Il est une pratique qui facilite le vol de bétail, selon des éleveurs interrogés par l'APS dans le département de Mbour (ouest) : l'abattage clandestin.
À cause de ce moyen rapide de dissimulation du bétail volé, certains bouchers sont souvent considérés comme des complices ou des receleurs.
Dans le département de Mbour, des voix s'élèvent pour proposer la création de comités communaux de vigilance. Le fléau préoccupe de plus en plus les associations d'éleveurs.
« Les chefs de quartier et les chefs de village des 19 communes du département de Mbour doivent s'impliquer dans le recensement du bétail et son identification », propose Dieynaba Sow, la présidente de la Convergence des éleveurs pour l'émergence du Sénégal.
« Les voleurs sont des éleveurs en même temps. Heureusement, tous les éleveurs ne sont pas des voleurs ! Le problème, c'est que les gens se taisent tout en sachant quelquefois qui a volé quoi », s'indigne Mme Sow, avant de proposer : « Il faut créer des comités communaux de lutte contre le vol de bétail, qui vont se charger de faire de la dénonciation anonyme. »
« Les voleurs s'empressent d'abattre le bétail volé », dit-elle, estimant que « c'est tout un circuit qu'il faut démanteler, sans oublier les receleurs parmi les bouchers ».
Gallo Dia, le délégué départemental de la Maison des éleveurs du Sénégal à Mbour, se désole du vol de bétail et de son impact sur l'élevage local. « Chaque éleveur peut perdre des dizaines de millions de francs CFA à cause du vol de bétail. »
Il dénonce les « complicités » qu'entretiennent les voleurs avec certains bouchers et transporteurs. « La Maison des éleveurs du Sénégal veut faire en sorte que chaque éleveur détienne un document attestant de la provenance du bétail qu'il vend sur le marché », promet M. Dia.
La lutte contre le vol de bétail et celle menée contre l'abattage clandestin vont de pair, selon Cheikh Bamba Faye, un habitant de Ndiaganiao, une commune du département de Mbour.

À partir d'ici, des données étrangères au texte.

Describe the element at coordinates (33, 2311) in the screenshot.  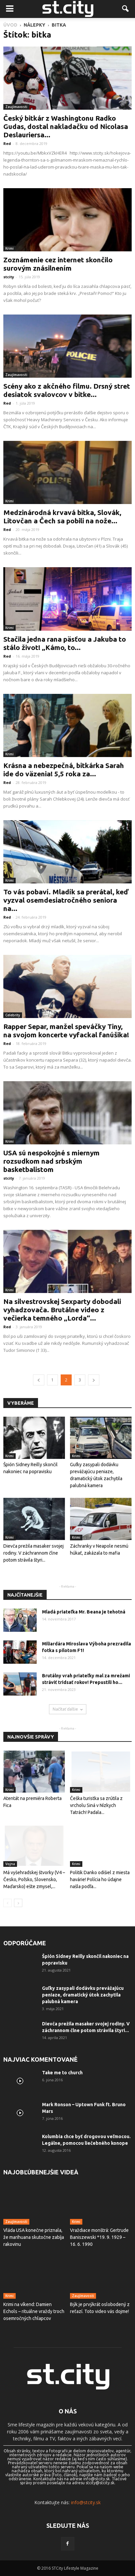
I see `Krimi na víkend: Damien Echols – rituálne vraždy troch osemročných chlapcov` at that location.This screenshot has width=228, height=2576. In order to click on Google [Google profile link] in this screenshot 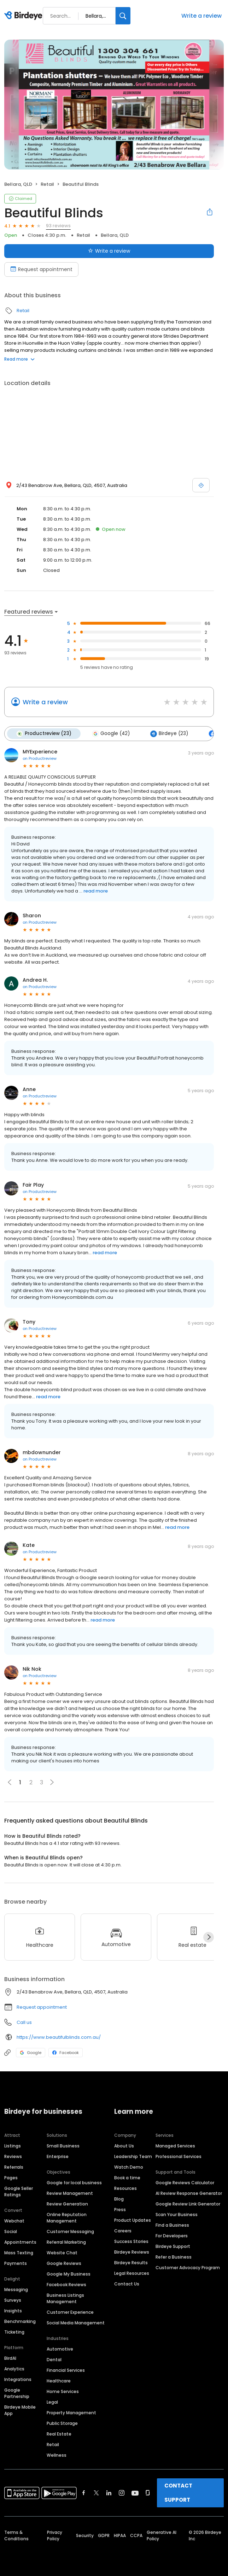, I will do `click(30, 2052)`.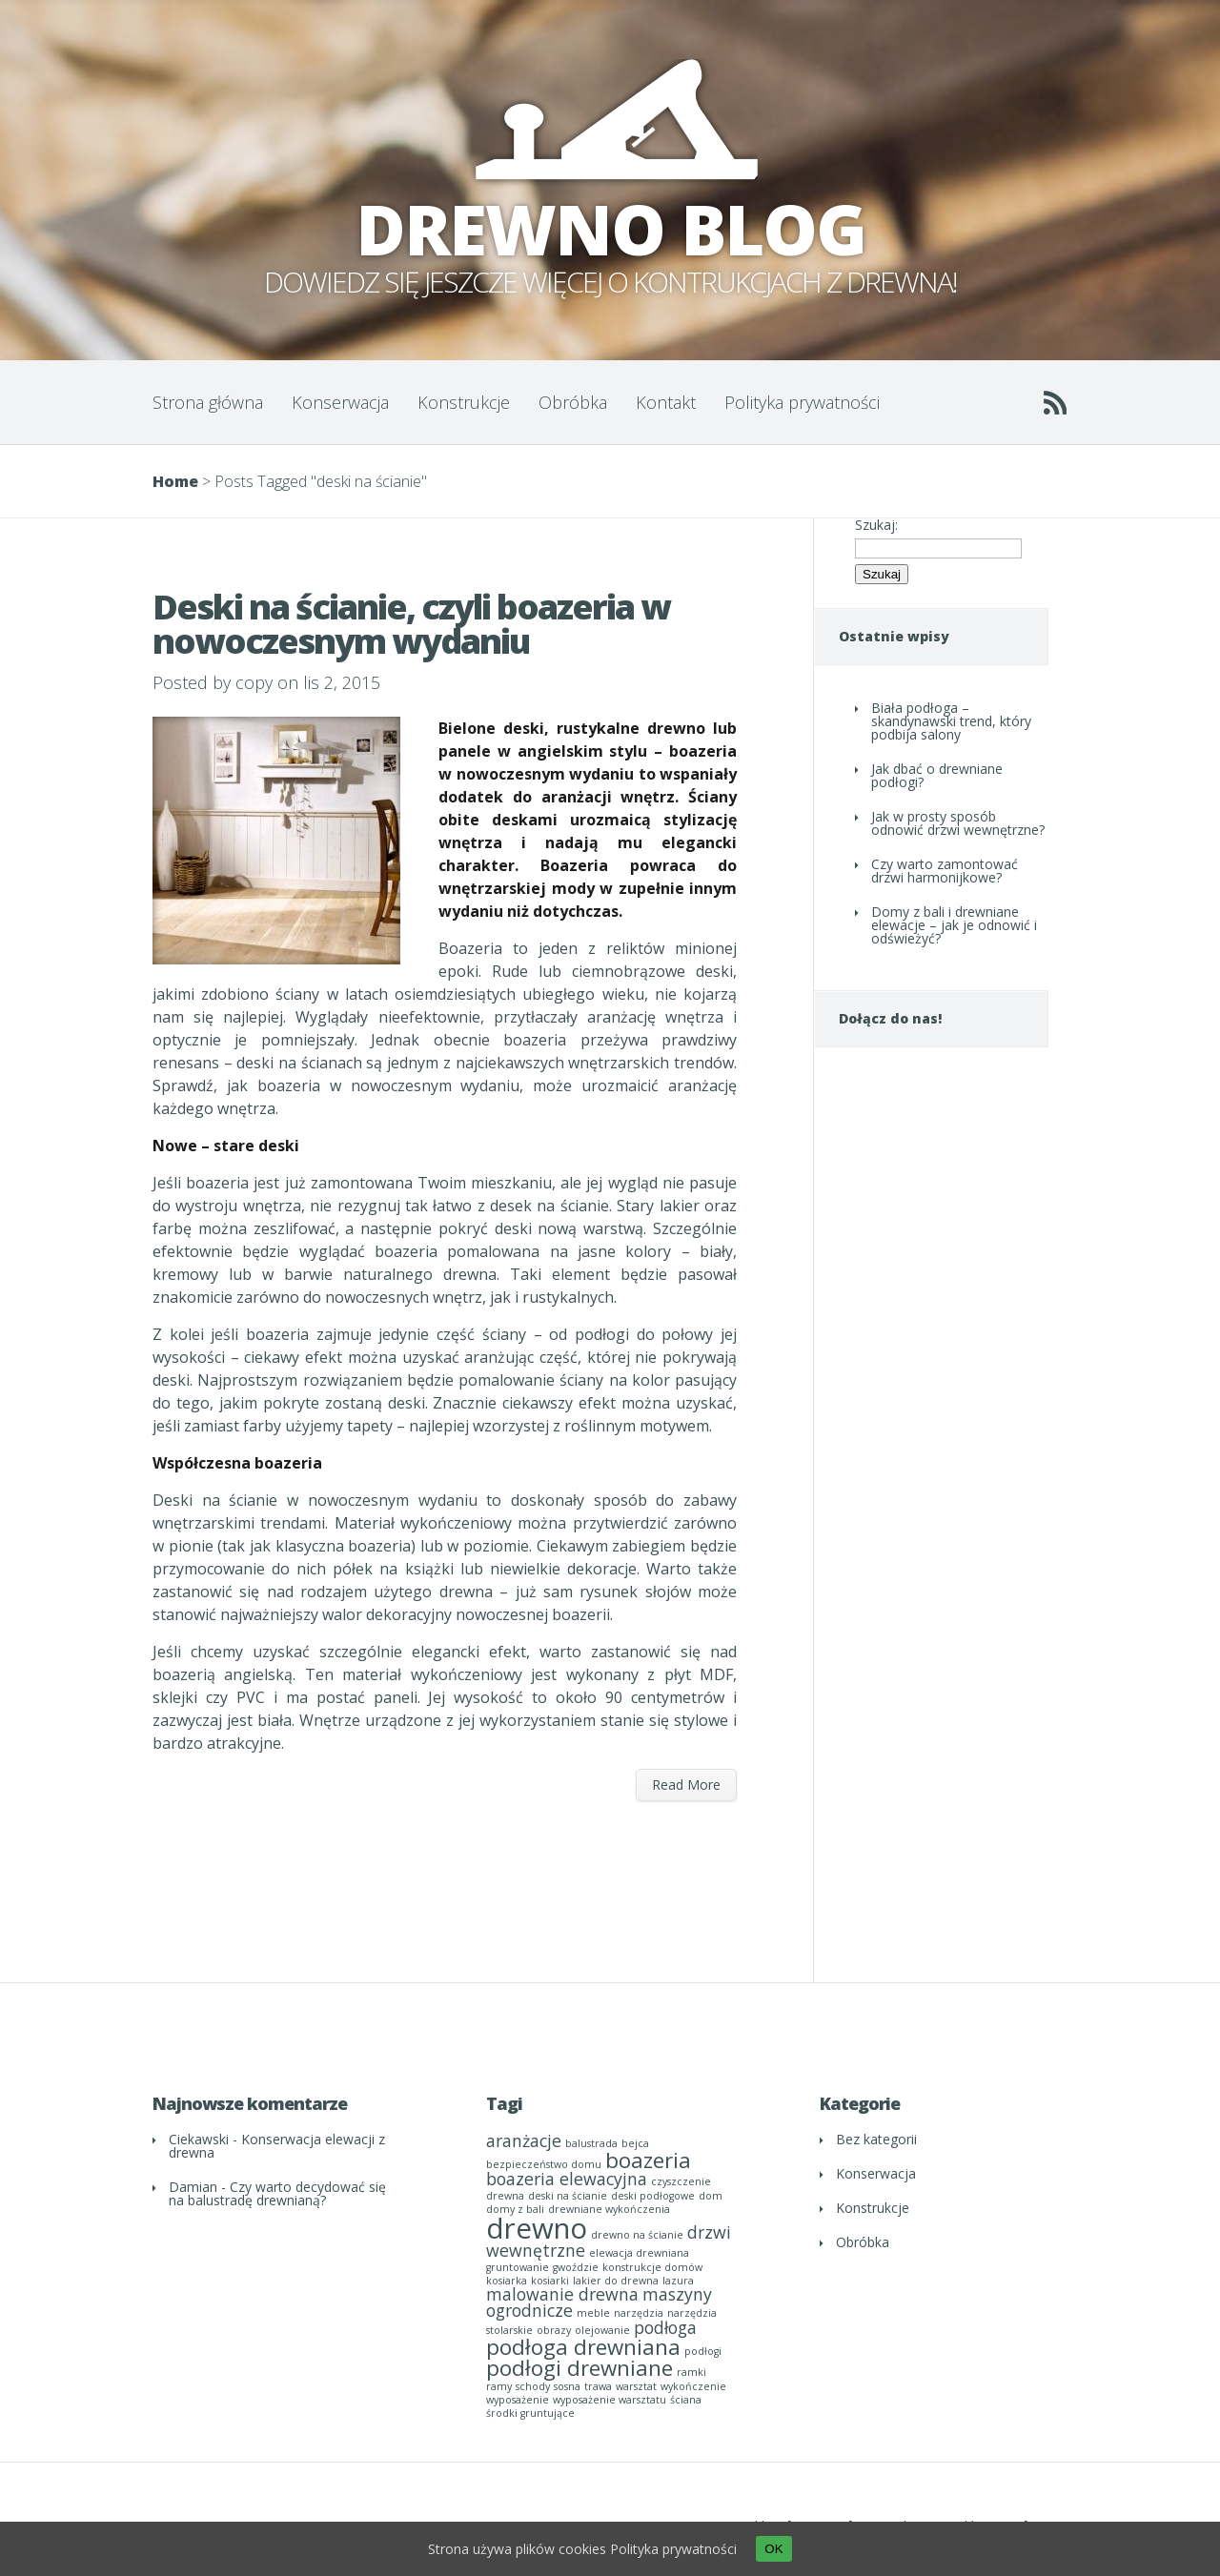  I want to click on wyposażenie warsztatu [wyposażenie warsztatu (1 element)], so click(609, 2399).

Saloum Dieng, coordonnateur d'une association de bouchers de Mbour, préconise la prudence, concernant les accusations de vol, de complicité de vol ou de recel dont ses pairs sont quelquefois l'objet.
Il reconnaît que les bouchers ont un rôle à jouer dans la lutte contre le vol de bétail. « Des brebis galeuses, il en existe dans tous les métiers. Tous les bouchers de la commune ont intérêt à lutter contre l'abattage clandestin, une pratique qui ne nous honore pas », professe M. Dieng, boucher depuis quatre décennies.

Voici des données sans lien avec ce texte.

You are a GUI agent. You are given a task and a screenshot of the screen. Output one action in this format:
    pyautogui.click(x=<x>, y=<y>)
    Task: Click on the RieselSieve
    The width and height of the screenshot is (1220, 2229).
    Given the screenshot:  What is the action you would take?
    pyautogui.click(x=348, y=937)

Pour éviter que les voleurs de bétail recourent à l'abattage clandestin, « il doit y avoir une collaboration entre les services chargés de la sécurité (police et gendarmerie), de l'hygiène et de l'élevage », suggère-t-il.
Le contrôle des abattages est d'autant plus efficace que chaque tête de bétail admise dans les abattoirs dûment identifiés comme tels est minutieusement répertorié, le nom et le code professionnel du boucher relevés en même temps.
« Encourager les bouchers à utiliser l'abattoir moderne de Mbour »
Grâce à l'identification et à la traçabilité des animaux abattus, les abattoirs construits par les pouvoirs publics contribuent indirectement à la lutte contre le vol de bétail, selon le service départemental de l'élevage de Mbour.
« Il faut identifier le cheptel à l'aide de la technologie », recommande son chef, Amadou Dia. Il reconnait que le vol de bétail est une pratique très répandue dans la zone.
L'abattage clandestin inquiète Bayati Babou, le deuxième adjoint du maire de Mbour, qui a réuni les acteurs concernés pour lui trouver des solutions.
« Il fallait sensibiliser les acteurs à la nécessité de mettre un terme à l'abattage clandestin. Il faut en même temps encourager les bouchers à utiliser l'abattoir moderne de Mbour, qui peut accueillir une centaine d'animaux par jour », propose M. Babou.